In an undated video, seen by the Nation and believed to have been recorded a few days before the ruling was made, President Kenyatta promised to sort out the Kamae issue “once and for all” when he officially opened KU Hospital.
The very land he faced when he addressed hundreds of residents who yearned for a lifelong solution to their problem is facing unprecedented uncertainty yet again.
His words are the only memories of what would be a solution that residents hold on to.
Mercy Nyambura, 66, one of the original owners of Kamae Phase II, recalls the President’s affirmation as though it happened yesterday. She also remembers July 7, 1987 fondly – that’s when, she says, her parents moved to Kamae Phase II. When they died, she inherited their parcel.
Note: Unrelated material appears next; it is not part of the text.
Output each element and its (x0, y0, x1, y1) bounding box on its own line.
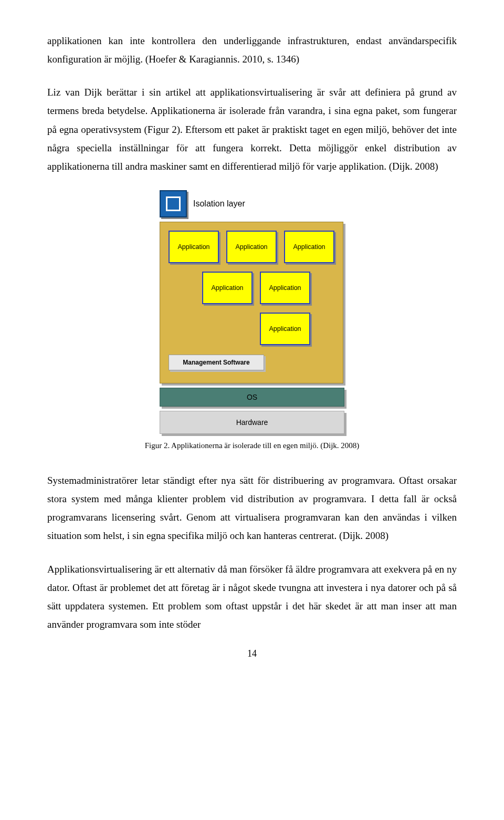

“President Uhuru had promised us title deeds. And, we’ve been waiting for them. Instead, now I hear, bulldozers may be descending here soon to rain havoc,” the mother of five children told the Nation. “My parents were original plot holders.”
“I’m wondering just when the President’s words ceased to be final,” she added.
A few metres from Ms Nyambura’s shack is Mama Wambo’s hardware store. This also doubles as her house.
“I have no home other than this,” she said.
“I grew up here, got married here, and now I have sired children here. Where else will I move to?” she wondered.
Her hardware store sits less than 10 metres from the “safe” boundary – the 30 acres that Kenyatta University is willing to give back to the community now occupying it.
Just like Mama Wambo, Mr Maina inherited the 60 by 30 plot from his parents. And his story is not any different:
“This is the place I have known as home. However, for the last decade, I’ve lived with the fear of my house being demolished.”
The father of two offers, “I don’t know where I’ll move to if I wake up to bulldozers tearing down structures here. But I am willing to move to wherever the government will show us.”